En sortie ornithologique au Parc du Sausset en Seine Saint-Denis, j’observe deux grèbes huppés sur les étangs. L’un d’eux s’éloigne un peu puis prend la pose, se montrant ainsi sous son meilleur jour.

Grèbe huppé – Parc du Sausset © CACP – Emilie Périé

Il se rapproche ensuite du deuxième grèbe et tous deux entament une sorte de danse, tournant la tête d’un côté puis de l’autre en rythme, faisant des voltes. C’est la parade nuptiale d’un couple prêt pour la période de reproduction. Ce début de saisons des amours laisse flotter un parfum de printemps …
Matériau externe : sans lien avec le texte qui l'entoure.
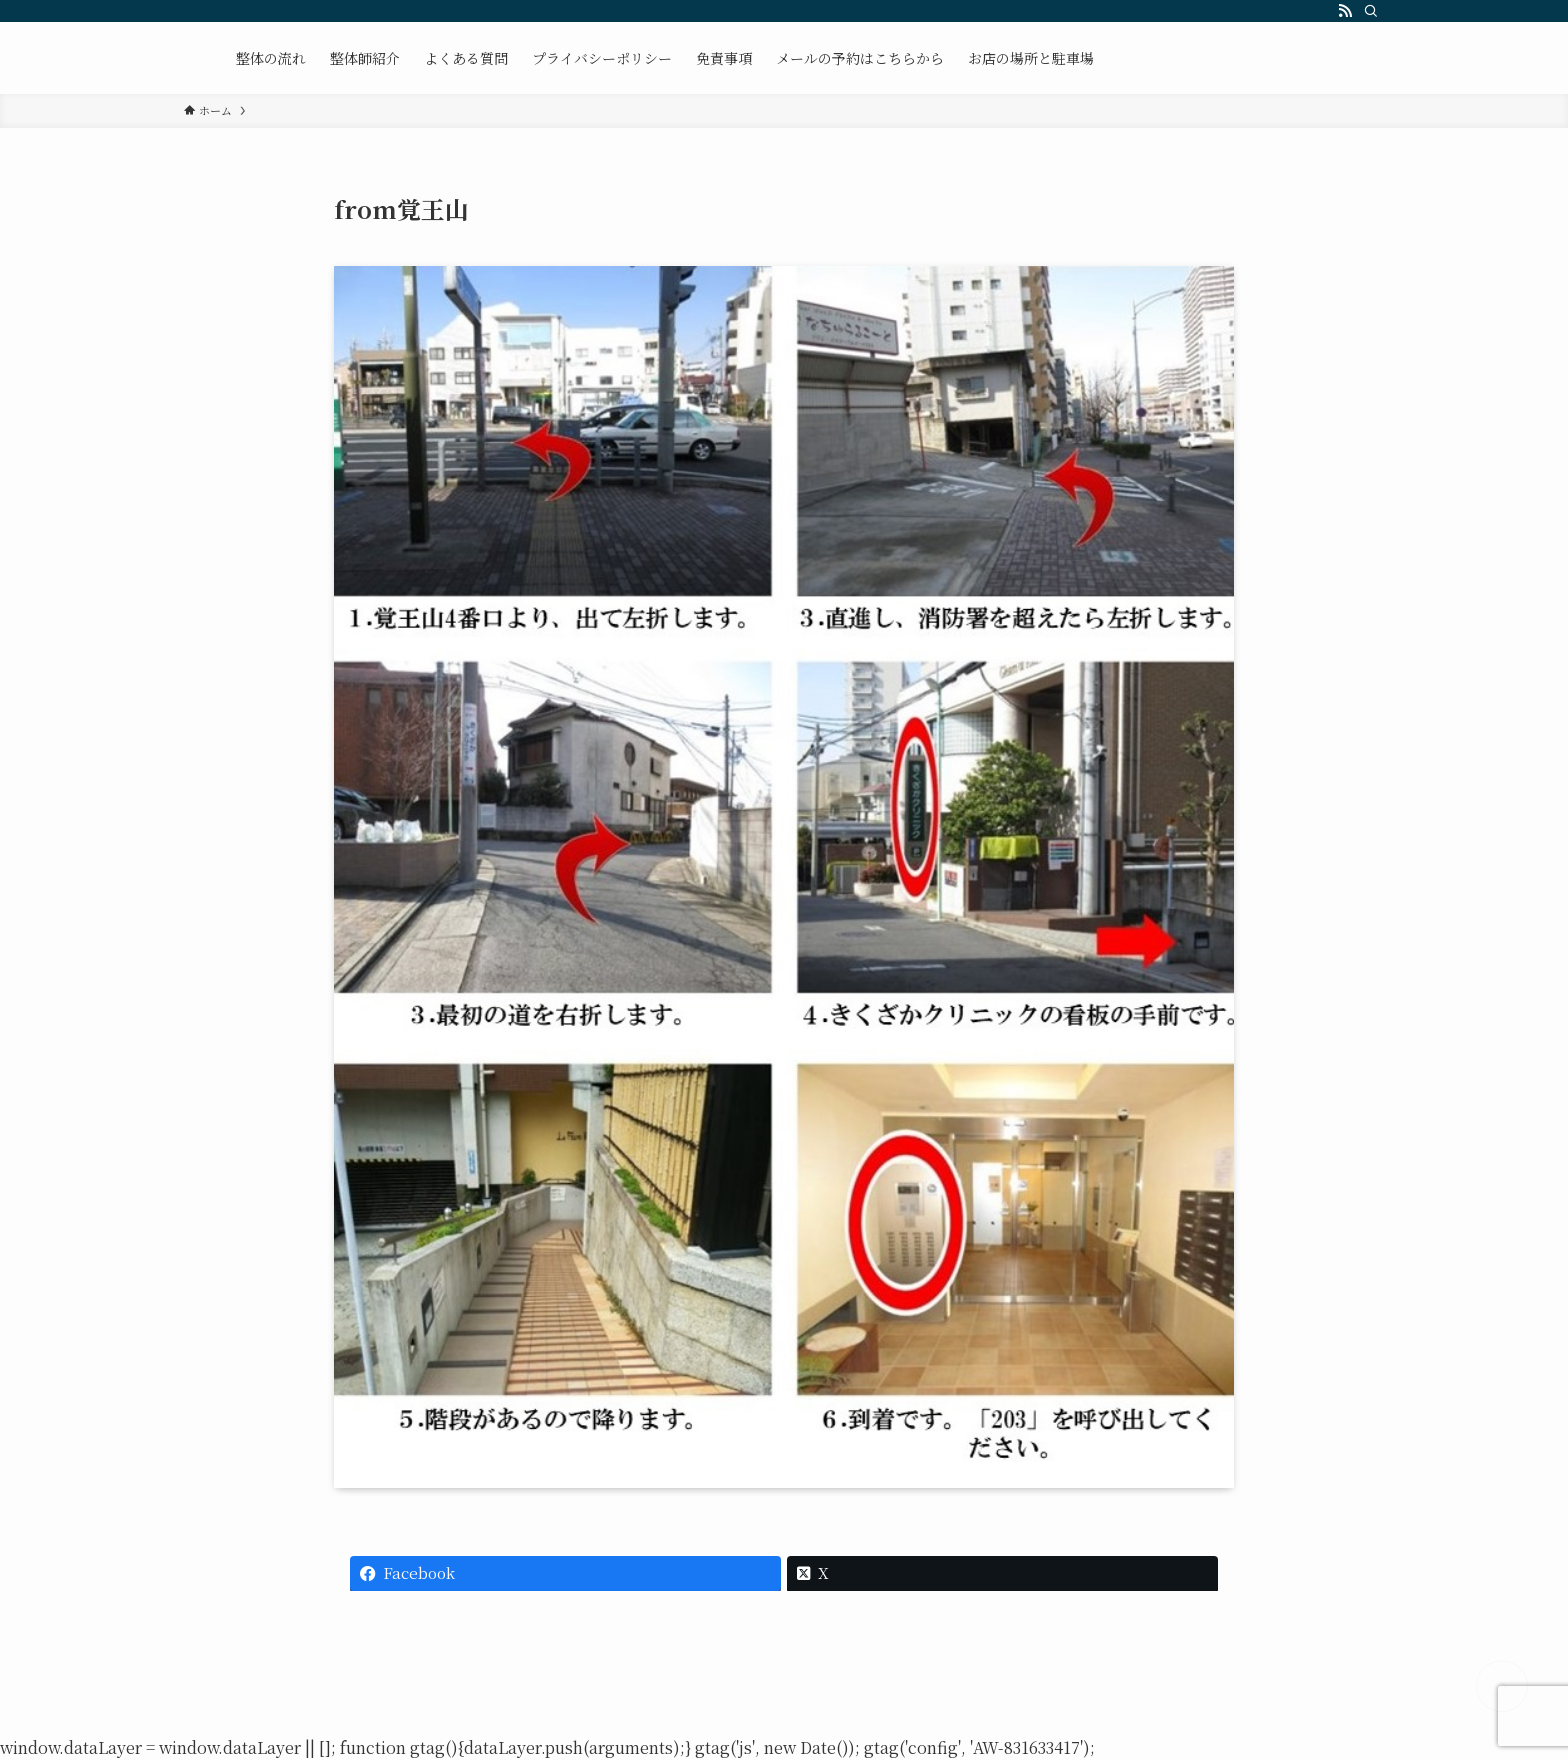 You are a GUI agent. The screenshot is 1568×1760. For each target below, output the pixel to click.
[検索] (1371, 11)
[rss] (1345, 11) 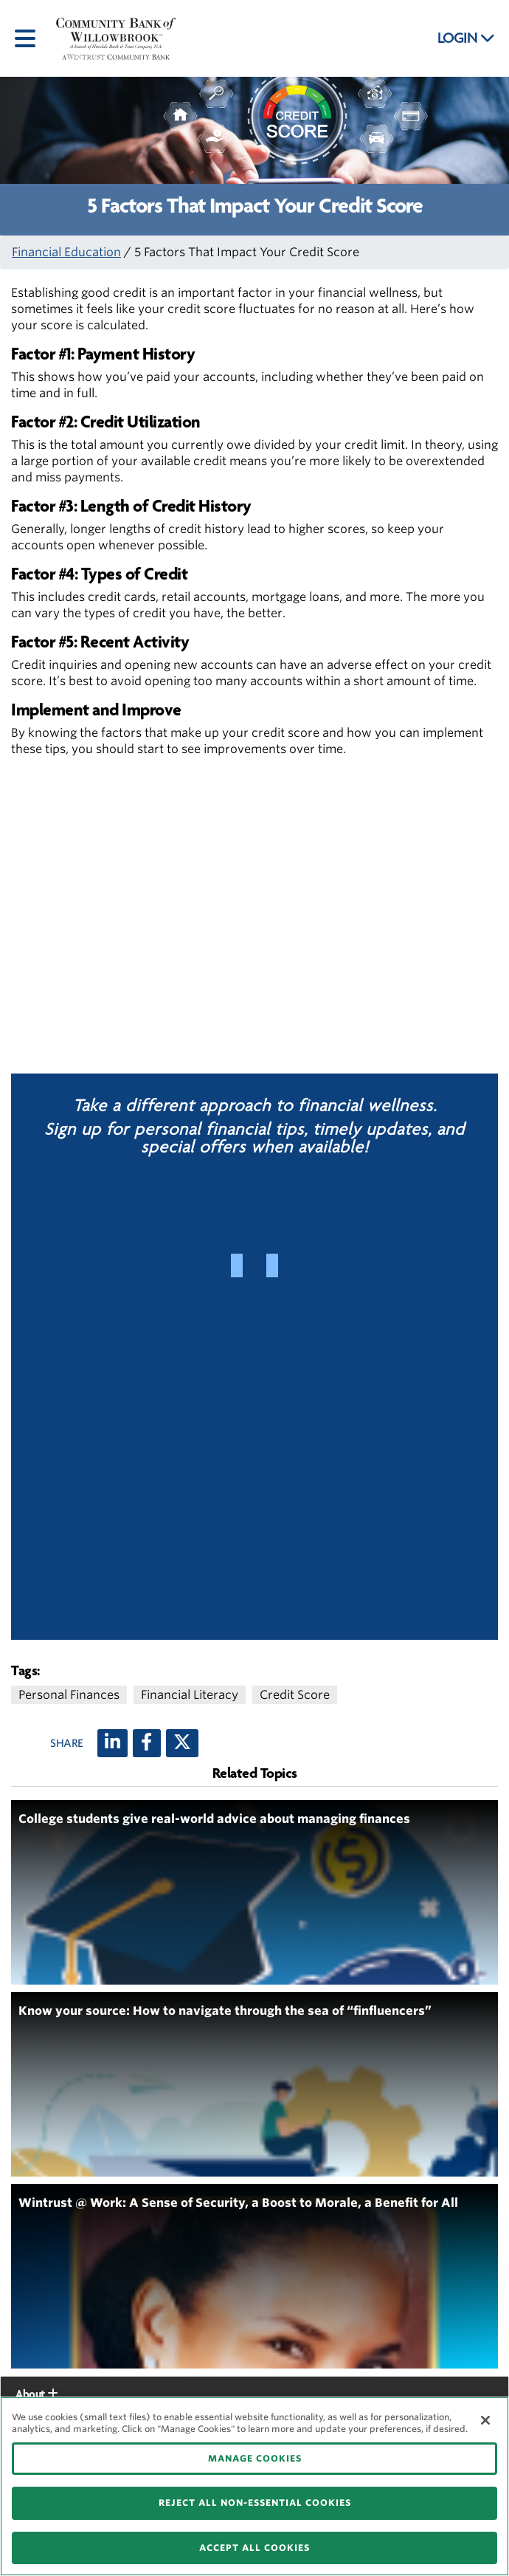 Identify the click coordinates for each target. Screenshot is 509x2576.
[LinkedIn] (112, 1743)
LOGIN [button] (466, 38)
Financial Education (66, 252)
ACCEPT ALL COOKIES (254, 2547)
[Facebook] (147, 1743)
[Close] (485, 2420)
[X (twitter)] (182, 1743)
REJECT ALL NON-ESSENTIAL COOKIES (255, 2502)
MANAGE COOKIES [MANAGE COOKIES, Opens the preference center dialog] (255, 2458) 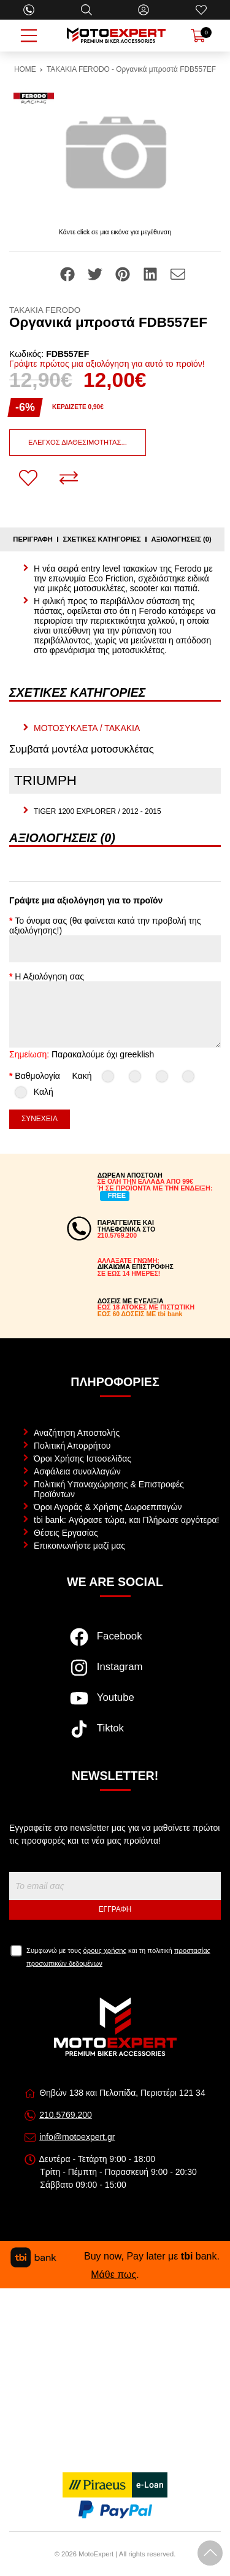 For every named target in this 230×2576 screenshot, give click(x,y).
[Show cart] (198, 35)
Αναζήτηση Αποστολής (77, 1433)
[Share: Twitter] (96, 273)
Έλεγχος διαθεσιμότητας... (77, 442)
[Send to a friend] (178, 273)
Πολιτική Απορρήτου (72, 1446)
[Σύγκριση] (69, 478)
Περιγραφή (33, 539)
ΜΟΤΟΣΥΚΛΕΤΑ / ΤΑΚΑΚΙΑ (87, 728)
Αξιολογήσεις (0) (181, 539)
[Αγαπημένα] (201, 10)
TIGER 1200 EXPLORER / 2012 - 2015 (97, 811)
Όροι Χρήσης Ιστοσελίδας (82, 1458)
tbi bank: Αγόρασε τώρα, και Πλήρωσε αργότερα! (126, 1520)
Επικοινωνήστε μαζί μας (79, 1546)
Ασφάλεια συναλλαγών (77, 1471)
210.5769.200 (65, 2115)
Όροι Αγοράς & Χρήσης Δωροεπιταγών (108, 1507)
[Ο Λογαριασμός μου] (143, 10)
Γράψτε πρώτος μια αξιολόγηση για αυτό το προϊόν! (107, 364)
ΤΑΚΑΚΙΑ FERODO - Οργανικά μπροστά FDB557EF (131, 69)
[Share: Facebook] (68, 273)
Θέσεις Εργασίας (66, 1533)
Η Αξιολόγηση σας (49, 976)
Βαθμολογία (37, 1076)
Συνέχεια (39, 1118)
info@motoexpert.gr (77, 2137)
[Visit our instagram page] (115, 1673)
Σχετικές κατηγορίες (102, 539)
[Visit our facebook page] (115, 1643)
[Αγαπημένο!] (28, 478)
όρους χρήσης (104, 1950)
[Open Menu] (29, 35)
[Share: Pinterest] (123, 273)
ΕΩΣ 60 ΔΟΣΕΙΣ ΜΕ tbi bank (140, 1313)
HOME (25, 69)
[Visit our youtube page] (115, 1704)
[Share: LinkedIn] (151, 273)
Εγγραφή (115, 1909)
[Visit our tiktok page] (115, 1735)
Grèbes huppés en parade – Parc du Sausset © CACP – Emilie Périé

Pourtant, il ne faut pas s’y laisser prendre. Ce n’est pas seulement le redoux des températures qui joue. Les oiseaux d’eau prennent leur plumage nuptial très tôt dans l’année et la reproduction commence avant même la sortie de l’hiver. Mi-février les hérons cendrés étaient déjà au nid ! Le printemps amènera les parades et les chants de plus petits oiseaux, comme les passereaux, dont la plupart reviennent d’un long voyage au sud du Sahara et n’arriveront chez nous que vers le mois d’avril ou mai. En attendant, la parade des grèbes huppés est plutôt élégante et plaisante à observer.

En théorie, après cette chorégraphie, l’un des deux grèbes ira chercher quelques brins d’algues qu’il présentera à l’autre pour commencer la construction du nid. Ces deux-là n’en avaient pas fini avec leurs rondes, et j’étais à la recherche des bécassines des marais, je les ai donc laissés à leurs occupations pour vaquer aux miennes.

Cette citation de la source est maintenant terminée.